I gazed around warily. Old ruins in the Nevernever were usually occupied and were often filled with massive spiders, marauding goblin tribes, hungry giants and other fun things. “Are you sure this place is empty?”
He cocked his head at me, as if I was being deliberately thick. “Not want to see Scary Lady?”
“Well, yeah we do, but...” I sighed. “Fine. Let’s get this over with, but be careful.” Drawing my swords, I began walking toward the crumbling entrance of the ruin, Kenzie at my back and Razor scuttling over the walls. Creeping up the steps, listening for any sounds of movement, I felt strangely torn. On the one hand, I certainly didn’t want to fight my way through a horde of nasties to get to the trod, and I especially didn’t want to risk Kenzie getting hurt. On the other, I was curious to see if this new resistance to glamour would really work. I didn’t feel any different. Unless you counted feeling filthier than normal from being buried alive. If I was to go up against Keirran, and he casually tossed a lightning bolt in my direction, I would kind of like to know if I was really immune to magic before I was fried to a crisp.

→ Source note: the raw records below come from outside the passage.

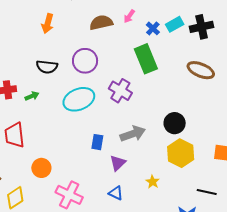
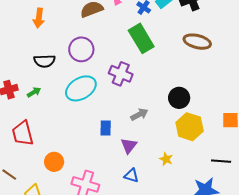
gray arrow: (133, 134) -> (139, 114), size x0.7

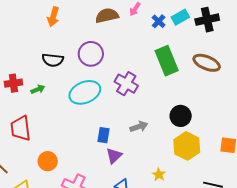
green rectangle: (141, 38) -> (167, 61), moved
purple triangle: (129, 146) -> (114, 156), moved

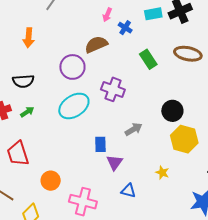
brown semicircle: (107, 16) -> (96, 44), moved
cyan rectangle: (180, 17) -> (153, 14), turned 30
blue cross: (159, 21) -> (125, 28), moved
black semicircle: (53, 60) -> (23, 81), moved
green rectangle: (167, 61) -> (148, 59), size x0.7

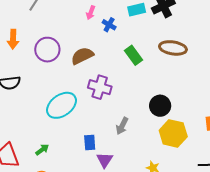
brown semicircle: (96, 44) -> (82, 56), moved
purple circle: (72, 67) -> (47, 50), moved
green arrow: (27, 112) -> (42, 150), moved
gray arrow: (134, 129) -> (122, 126), turned 150

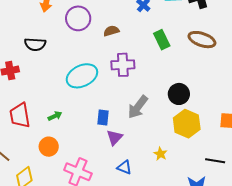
brown semicircle: (82, 56) -> (111, 31), size x0.7
purple cross: (100, 87) -> (123, 65), turned -30
gray arrow: (122, 126) -> (138, 107), size x1.4

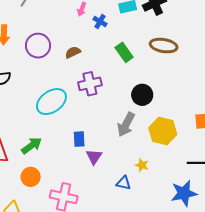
black circle: (179, 94) -> (142, 95), moved
gray arrow: (138, 107) -> (126, 125), moved
green arrow: (55, 116) -> (32, 146), size x1.5
blue triangle: (124, 167) -> (124, 183), moved

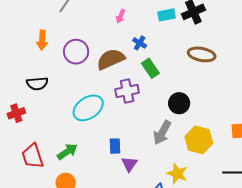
blue cross: (100, 22) -> (140, 43), moved
brown semicircle: (73, 52) -> (111, 59), size x1.8
green rectangle: (124, 52) -> (150, 68), moved
yellow star: (142, 165) -> (177, 174), size x1.5

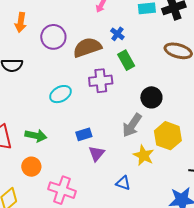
cyan ellipse: (88, 108) -> (61, 94), size x0.7
blue rectangle: (115, 146) -> (84, 134), turned 70
green arrow: (67, 152) -> (36, 136), turned 40
yellow star: (177, 174) -> (144, 155), moved

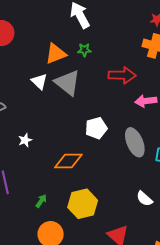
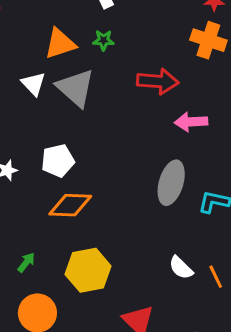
white pentagon: (96, 128) -> (58, 161), moved
gray ellipse: (135, 142) -> (171, 183), turned 36

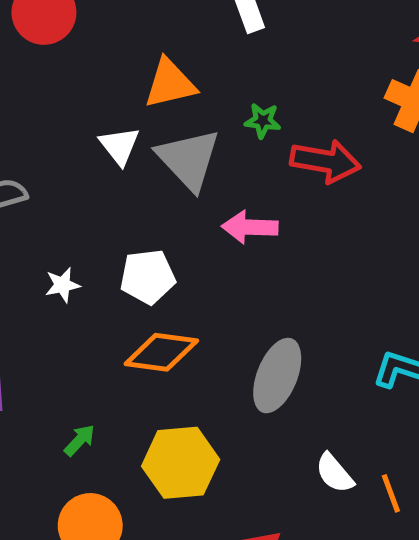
green star: (103, 40) -> (263, 121), moved
pink arrow: (191, 122) -> (250, 227), moved
gray ellipse: (171, 183) -> (277, 376), moved

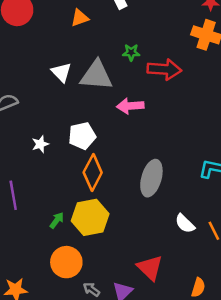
orange triangle: (170, 84) -> (80, 18), moved, size x0.7
gray triangle: (189, 159) -> (96, 75), turned -36
orange diamond: (161, 352) -> (93, 172), turned -64
yellow hexagon: (181, 463) -> (90, 217), moved

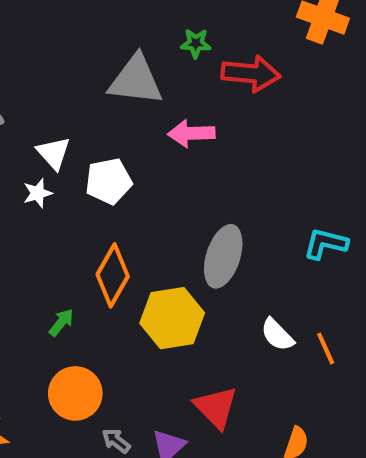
white triangle: (61, 72) -> (54, 153), moved
orange diamond: (93, 172) -> (113, 275), moved
yellow hexagon: (90, 217) -> (172, 318), moved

But, it did seem the ruin was mostly uninhabited as we ventured farther in. Shafts of sunlight pierced the canopy overhead, spilling into an ancient courtyard with a rectangular pool in the center, shimmering in the sun. A pair of spotted deer raised their heads to watch as we came down the steps, and two piskies hovered over the water, blinking huge purple eyes at us, before zipping away with high-pitched giggles. Razor leaped onto a stone railing and bared his teeth at their retreating forms.
“Where to now?” I asked, as Kenzie gazed around the courtyard with large eyes. The gremlin didn’t answer, suddenly distracted by a large green-and-yellow spider crawling along a shimmering line of web. “Razor?” I prodded, and he jerked up. “The trod? Where is it?”
The gremlin blinked, then leaped down and scurried to where a pillar had broken in two, half the column resting against the upright part, forming an arch between them. “Here!” he exclaimed, pointing and bouncing up and down. “Trod through here!”
I glanced at Kenzie, and she smiled. “All right.” She shrugged and started across the yard, stepping over rocks and broken columns. “Back to Leanansidhe’s. Hopefully we’ll catch her on a good day.”
But when I followed Kenzie beneath the arch, nothing happened. I’d been bracing for instant darkness, for that clammy, spiderweb feeling of passing through the Veil into the Between. But there was no blackness, no tingle of magic as we went through the arch. We both came out on the other side, and Kenzie blinked in confusion, looking back at me.
“Huh, that’s weird. What happened?”
“Uh, Razor?” I stared at the gremlin, who looked almost as confused as we did. “I don’t think this is the right place. Did you forget where the trod actually is?”
“Noooo!” Razor flattened his ears and scurried forward, ducking through the arch. He appeared on the other side, same way as we had, blinked and scuttled through again. To the same effect. “Is trod!” the gremlin cried, leaping to the top of the pillars, glaring down at them. “Razor not forget! Is trod to Scary Lady’s house!”
“I am afraid the Iron abomination is correct,” said a new, sibilant voice, seeming to come from nowhere. I spun, raising my swords, as a tall, slender form turned out of thin air, smiling at me from across the pool. “That was the trod to Leanansidhe’s,” the Thin Man said, observing us from profile, his spiderlike hands folded before him. “Unfortunately, due to certain events, the roads to the Exile Queen no longer exist.”